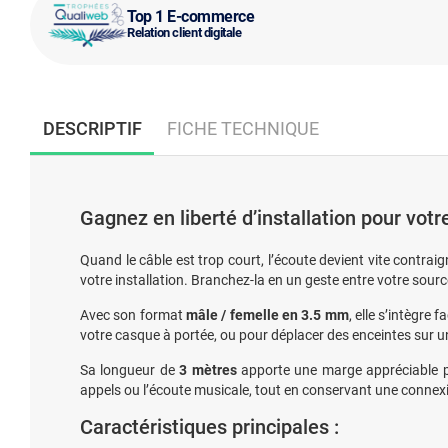
Top 1 E-commerce
Relation client digitale
DESCRIPTIF
FICHE TECHNIQUE
Gagnez en liberté d’installation pour votr
Quand le câble est trop court, l’écoute devient vite contrai
votre installation. Branchez-la en un geste entre votre sou
Avec son format
mâle / femelle en 3.5 mm
, elle s’intègre
votre casque à portée, ou pour déplacer des enceintes sur un
Sa longueur de
3 mètres
apporte une marge appréciable po
appels ou l’écoute musicale, tout en conservant une connexi
Caractéristiques principales :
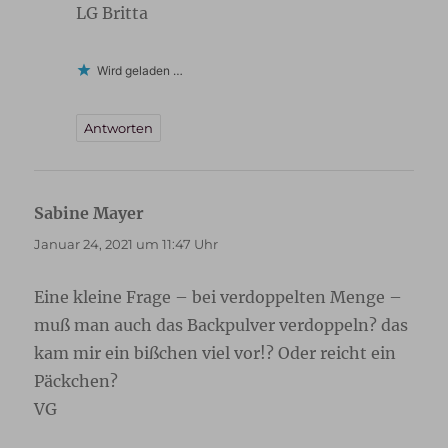
LG Britta
Wird geladen …
Antworten
Sabine Mayer
sagt:
Januar 24, 2021 um 11:47 Uhr
Eine kleine Frage – bei verdoppelten Menge –
muß man auch das Backpulver verdoppeln? das
kam mir ein bißchen viel vor!? Oder reicht ein
Päckchen?
VG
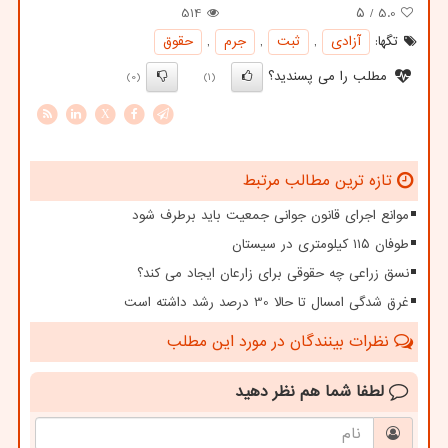
514
/ ۵
5.0
تگها:
آزادی
,
ثبت
,
جرم
,
حقوق
مطلب را می پسندید؟
(0)
(1)
X
تازه ترین مطالب مرتبط
موانع اجرای قانون جوانی جمعیت باید برطرف شود
طوفان ۱۱۵ کیلومتری در سیستان
نسق زراعی چه حقوقی برای زارعان ایجاد می کند؟
غرق شدگی امسال تا حالا 30 درصد رشد داشته است
نظرات بینندگان در مورد این مطلب
لطفا شما هم
نظر دهید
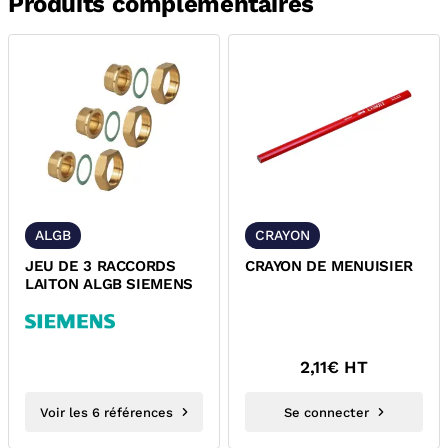
Produits complémentaires
ALGB
CRAYON
JEU DE 3 RACCORDS
CRAYON DE MENUISIER
LAITON ALGB SIEMENS
2,11
€ HT
Voir les 6 références
Se connecter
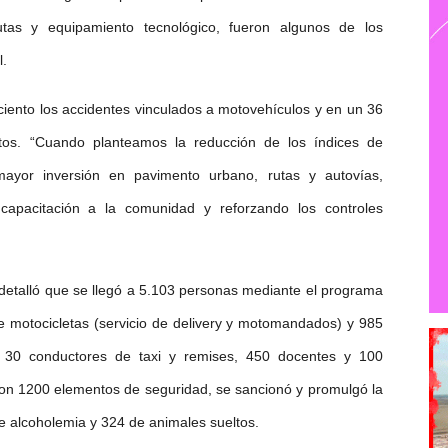
utas y equipamiento tecnológico, fueron algunos de los
l.
iento los accidentes vinculados a motovehículos y en un 36
ltos. “Cuando planteamos la reducción de los índices de
 mayor inversión en pavimento urbano, rutas y autovías,
 capacitación a la comunidad y reforzando los controles
, detalló que se llegó a 5.103 personas mediante el programa
de motocicletas (servicio de delivery y motomandados) y 985
e 30 conductores de taxi y remises, 450 docentes y 100
ron 1200 elementos de seguridad, se sancionó y promulgó la
de alcoholemia y 324 de animales sueltos.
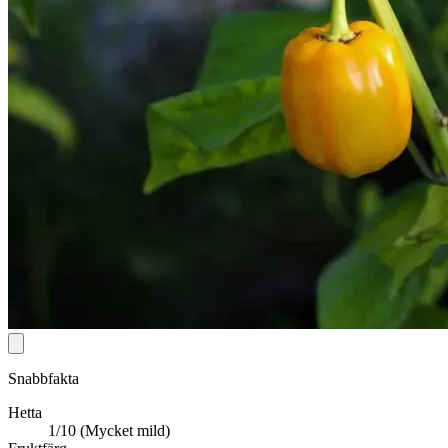
Snabbfakta
Hetta
1/10 (Mycket mild)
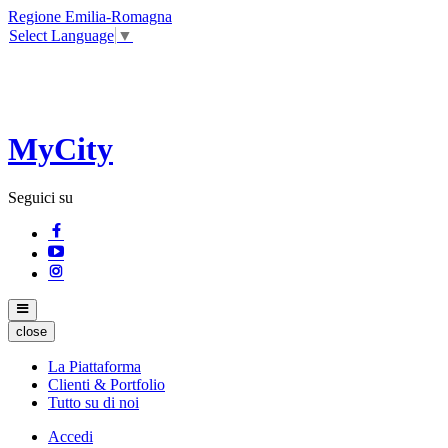
Regione Emilia-Romagna
Select Language
▼
MyCity
Seguici su
close
La Piattaforma
Clienti & Portfolio
Tutto su di noi
Accedi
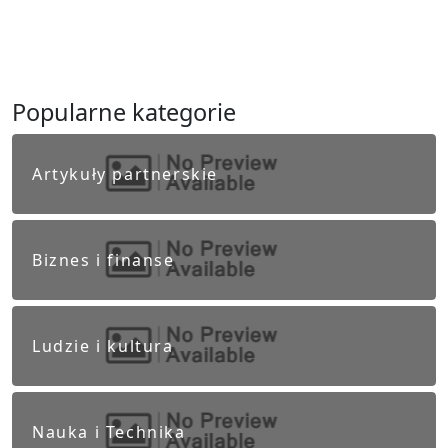
Popularne kategorie
Artykuły partnerskie
Biznes i finanse
Ludzie i kultura
Nauka i Technika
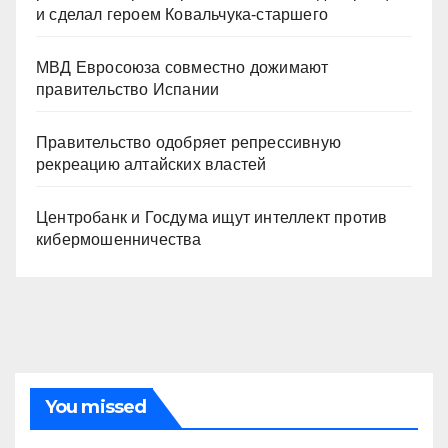
и сделал героем Ковальчука-старшего
МВД Евросоюза совместно дожимают
правительство Испании
Правительство одобряет репрессивную
рекреацию алтайских властей
Центробанк и Госдума ищут интеллект против
кибермошенничества
You missed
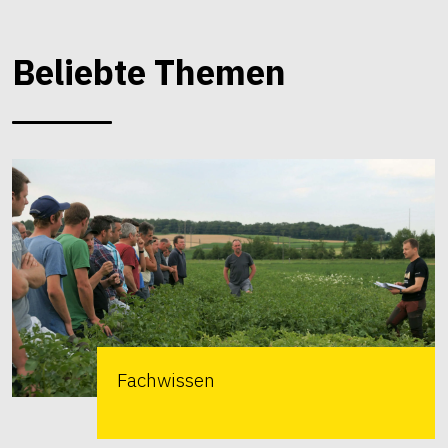
Beliebte Themen
Fachwissen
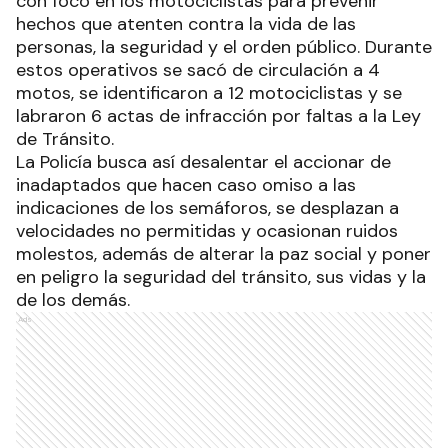
con foco en los motociclistas para prevenir
hechos que atenten contra la vida de las
personas, la seguridad y el orden público. Durante
estos operativos se sacó de circulación a 4
motos, se identificaron a 12 motociclistas y se
labraron 6 actas de infracción por faltas a la Ley
de Tránsito.
La Policía busca así desalentar el accionar de
inadaptados que hacen caso omiso a las
indicaciones de los semáforos, se desplazan a
velocidades no permitidas y ocasionan ruidos
molestos, además de alterar la paz social y poner
en peligro la seguridad del tránsito, sus vidas y la
de los demás.
Ads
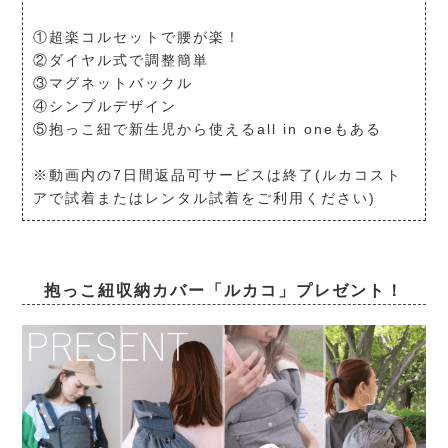
①超楽コルセットで腰が楽！
②ダイヤル式で調整簡単
③マグネットバックル
④シンプルデザイン
⑤抱っこ紐で新生児から使えるall in oneもある
※動画内の7日間返品可サービスは終了(ルカコスト
アで試着またはレンタル試着をご利用ください)
抱っこ紐収納カバー「ルカコ」プレゼント！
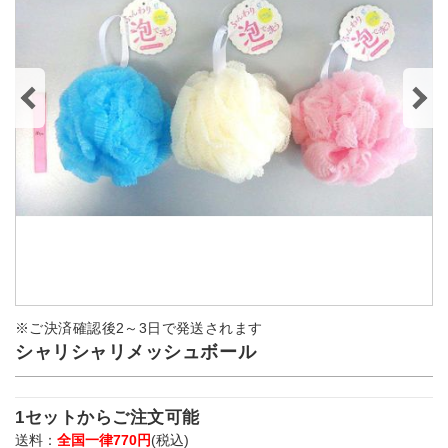
※ご決済確認後2～3日で発送されます
シャリシャリメッシュボール
1セットからご注文可能
送料：
全国一律770円
(税込)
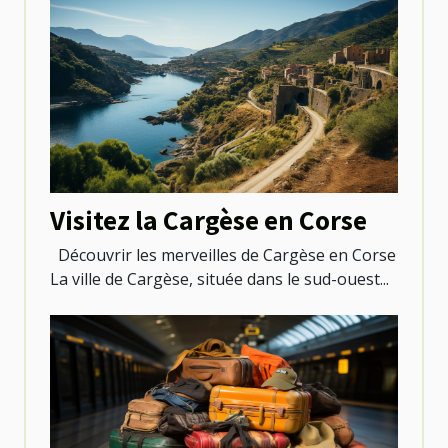
Visitez la Cargèse en Corse
Découvrir les merveilles de Cargèse en Corse
La ville de Cargèse, située dans le sud-ouest...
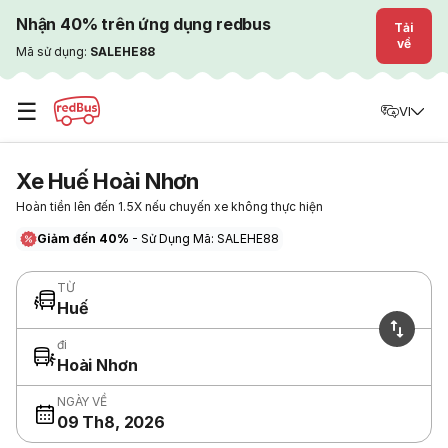
Nhận 40% trên ứng dụng redbus
Tải
về
Mã sử dụng:
SALEHE88
☰
VI
Xe Huế Hoài Nhơn
Hoàn tiền lên đến 1.5X nếu chuyến xe không thực hiện
Giảm đến 40%
- Sử Dụng Mã: SALEHE88
TỪ
Huế
đi
Hoài Nhơn
NGÀY VỀ
09 Th8, 2026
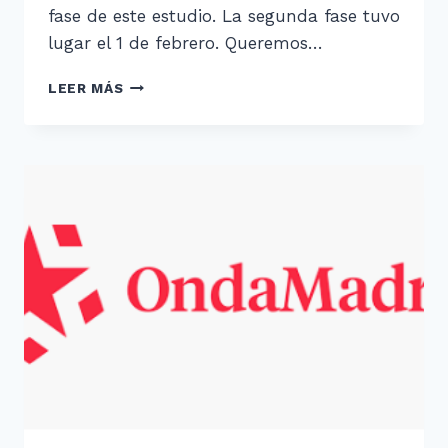
fase de este estudio. La segunda fase tuvo
lugar el 1 de febrero. Queremos…
¿PRUEBAS
LEER MÁS
DE
EVAU
DISEÑADAS
PARA
DISLÉXICOS?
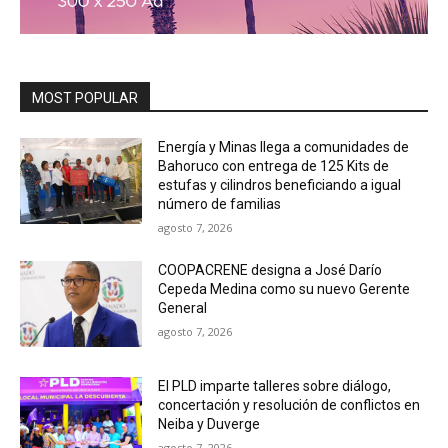
MOST POPULAR
Energía y Minas llega a comunidades de
Bahoruco con entrega de 125 Kits de
estufas y cilindros beneficiando a igual
número de familias
agosto 7, 2026
COOPACRENE designa a José Darío
Cepeda Medina como su nuevo Gerente
General
agosto 7, 2026
El PLD imparte talleres sobre diálogo,
concertación y resolución de conflictos en
Neiba y Duverge
agosto 7, 2026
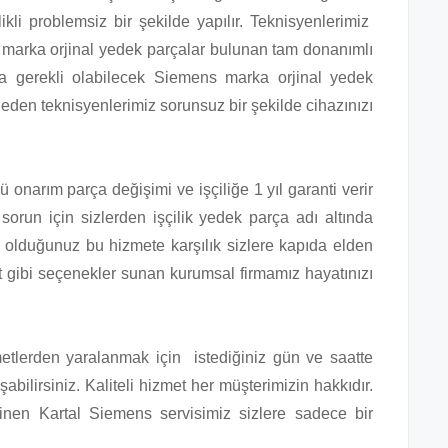
ikli problemsiz bir şekilde yapılır. Teknisyenlerimiz
marka orjinal yedek parçalar bulunan tam donanımlı
nda gerekli olabilecek Siemens marka orjinal yedek
eden teknisyenlerimiz sorunsuz bir şekilde cihazınızı
 onarım parça değişimi ve işçiliğe 1 yıl garanti verir
 sorun için sizlerden işçilik yedek parça adı altında
ş olduğunuz bu hizmete karşılık sizlere kapıda elden
t gibi seçenekler sunan kurumsal firmamız hayatınızı
zmetlerden yaralanmak için istediğiniz gün ve saatte
bilirsiniz. Kaliteli hizmet her müşterimizin hakkıdır.
nen Kartal Siemens servisimiz sizlere sadece bir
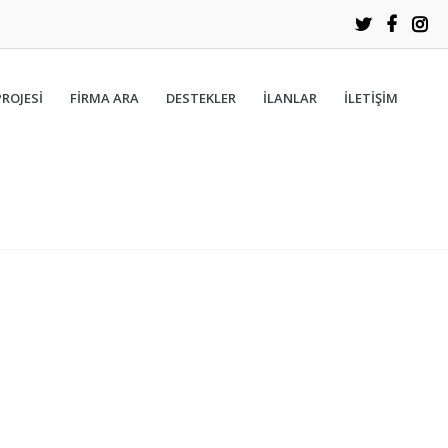
PROJESİ
FIRMA ARA
DESTEKLER
İLANLAR
İLETIŞIM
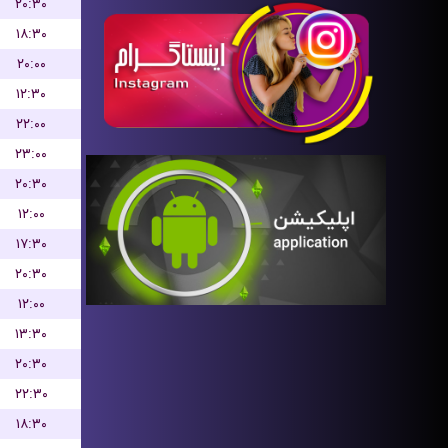
۲۰:۳۰
۱۸:۳۰
۲۰:۰۰
۱۲:۳۰
۲۲:۰۰
۲۳:۰۰
۲۰:۳۰
۱۲:۰۰
۱۷:۳۰
۲۰:۳۰
۱۲:۰۰
۱۳:۳۰
۲۰:۳۰
۲۲:۳۰
۱۸:۳۰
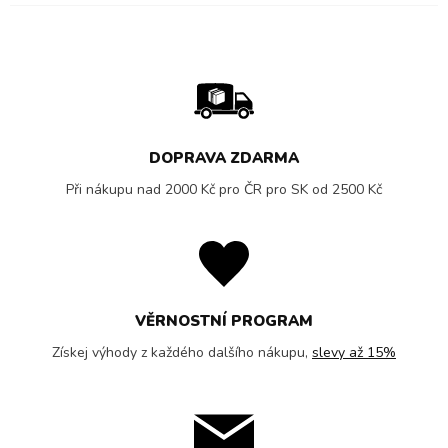
DOPRAVA ZDARMA
Při nákupu nad 2000 Kč pro ČR pro SK od 2500 Kč
VĚRNOSTNÍ PROGRAM
Získej výhody z každého dalšího nákupu,
slevy až 15%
-------------------------
Write out each line above that contains the word "şekilde".

■ **Answer box**:
ikli problemsiz bir şekilde yapılır. Teknisyenlerimiz
eden teknisyenlerimiz sorunsuz bir şekilde cihazınızı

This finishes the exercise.